Prompt: The records below must be reproduced exactly. Strip out the pictures.
*** Block opens ***
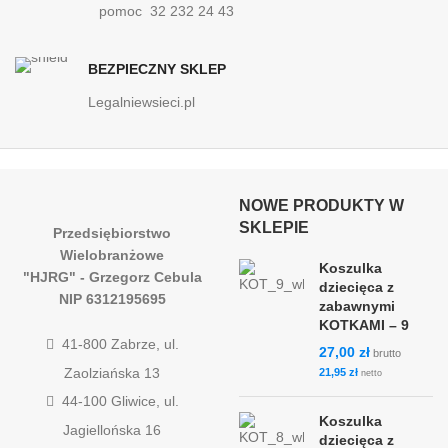
pomoc 32 232 24 43
BEZPIECZNY SKLEP
Legalniewsieci.pl
NOWE PRODUKTY W
SKLEPIE
Przedsiębiorstwo
Wielobranżowe
Koszulka
"HJRG" - Grzegorz Cebula
dziecięca z
NIP 6312195695
zabawnymi
KOTKAMI – 9
41-800 Zabrze, ul.
27,00
zł
brutto
Zaolziańska 13
21,95
zł
netto
44-100 Gliwice, ul.
Koszulka
Jagiellońska 16
dziecięca z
*** Block closes ***
Result for this exercise:
pomoc 32 232 24 43
BEZPIECZNY SKLEP
Legalniewsieci.pl
NOWE PRODUKTY W
SKLEPIE
Przedsiębiorstwo
Wielobranżowe
Koszulka
"HJRG" - Grzegorz Cebula
dziecięca z
NIP 6312195695
zabawnymi
KOTKAMI – 9
41-800 Zabrze, ul.
27,00
zł
brutto
Zaolziańska 13
21,95
zł
netto
44-100 Gliwice, ul.
Koszulka
Jagiellońska 16
dziecięca z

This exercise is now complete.